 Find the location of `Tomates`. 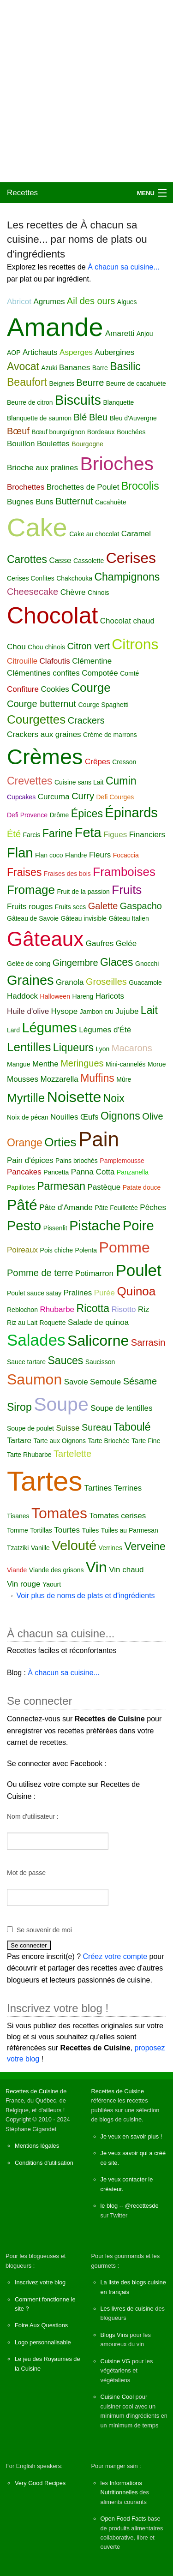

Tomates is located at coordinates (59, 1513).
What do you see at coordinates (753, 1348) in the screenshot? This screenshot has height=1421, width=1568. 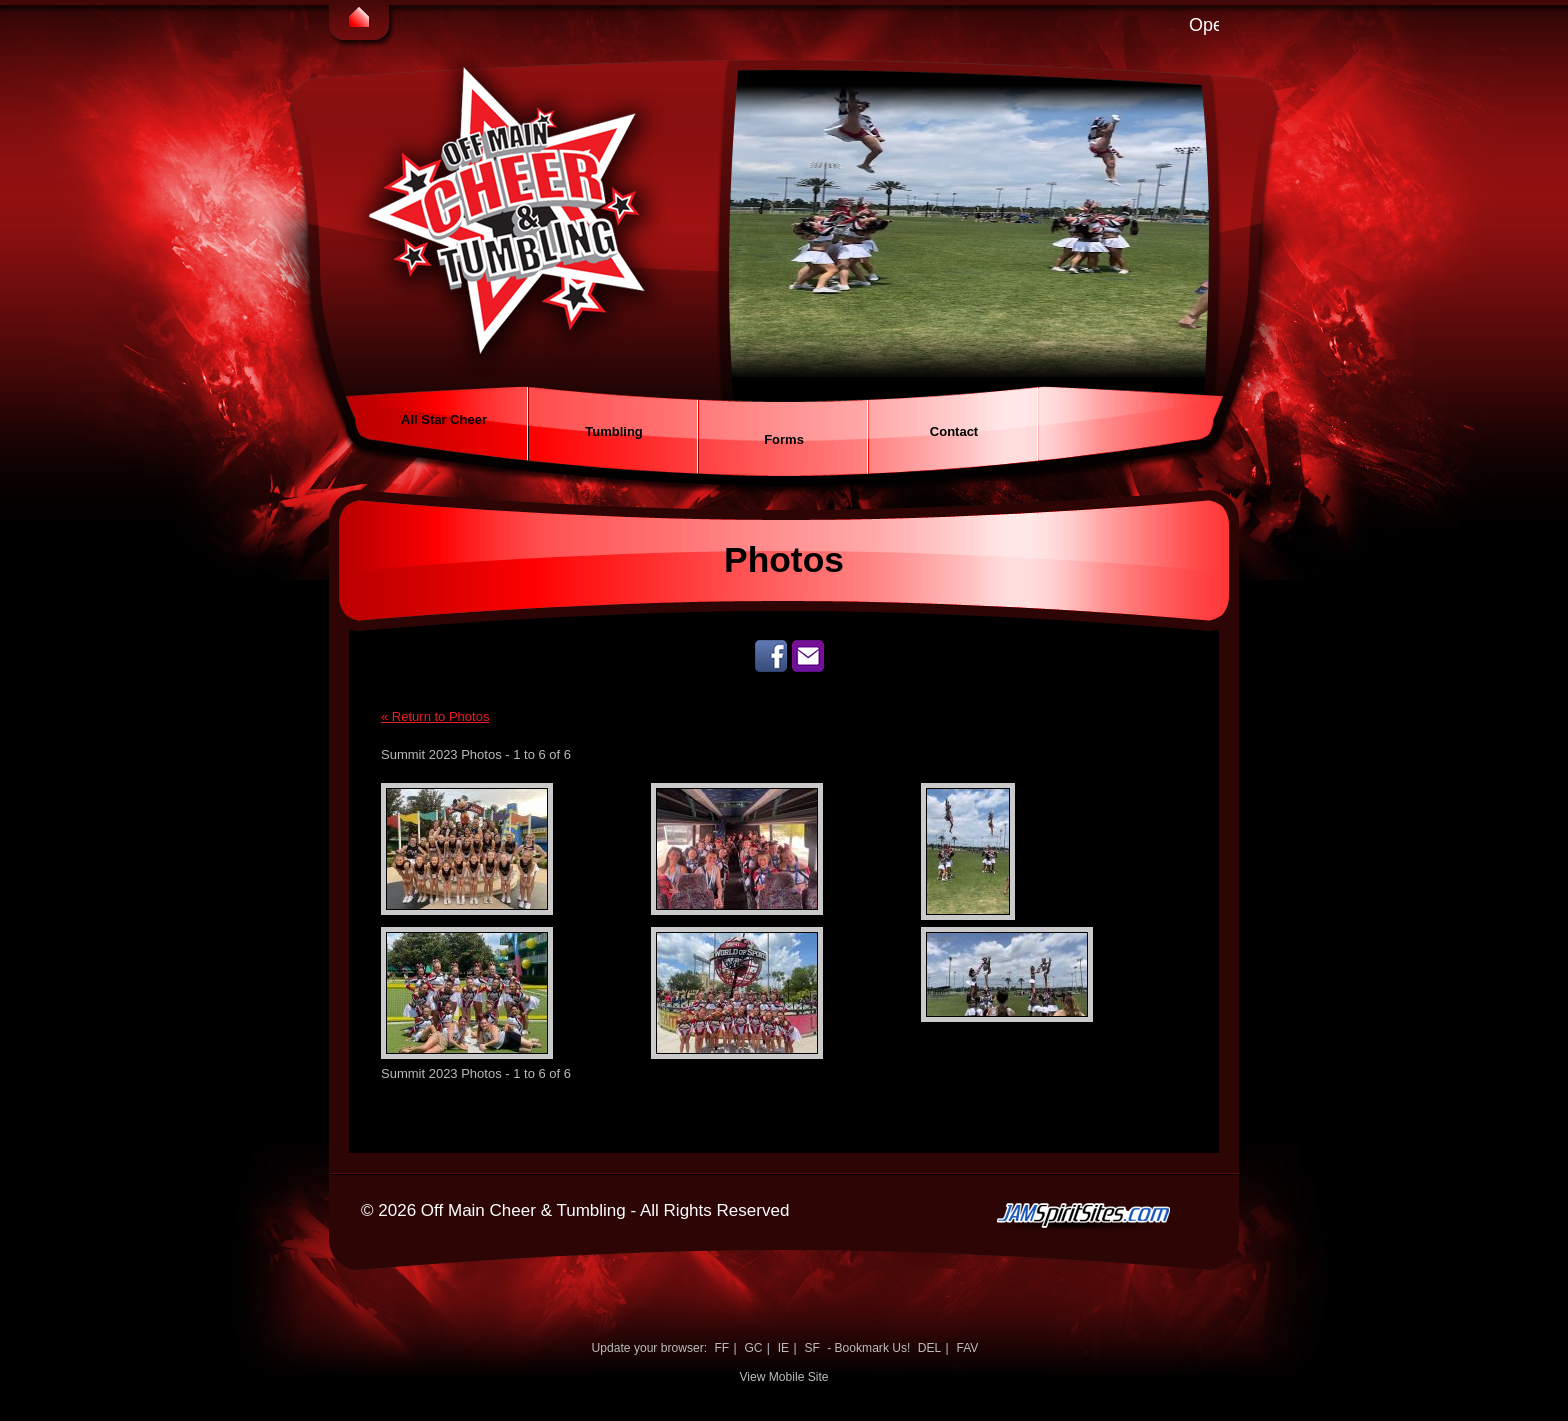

==*==

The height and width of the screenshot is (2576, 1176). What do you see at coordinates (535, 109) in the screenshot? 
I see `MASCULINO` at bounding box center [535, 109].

==*==

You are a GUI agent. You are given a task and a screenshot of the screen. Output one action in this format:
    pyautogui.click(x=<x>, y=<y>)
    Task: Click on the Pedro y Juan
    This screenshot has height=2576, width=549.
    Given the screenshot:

==*==

## Task objective
Pictures excluded, transcribe the listing above exactly from the line with "Find the location" through the line with "What do you see at coordinates (753, 1348)", and no further.

## Expected output
 Find the location of `Tomates`. 

Tomates is located at coordinates (59, 1513).
What do you see at coordinates (753, 1348) in the screenshot? This screenshot has height=1421, width=1568. 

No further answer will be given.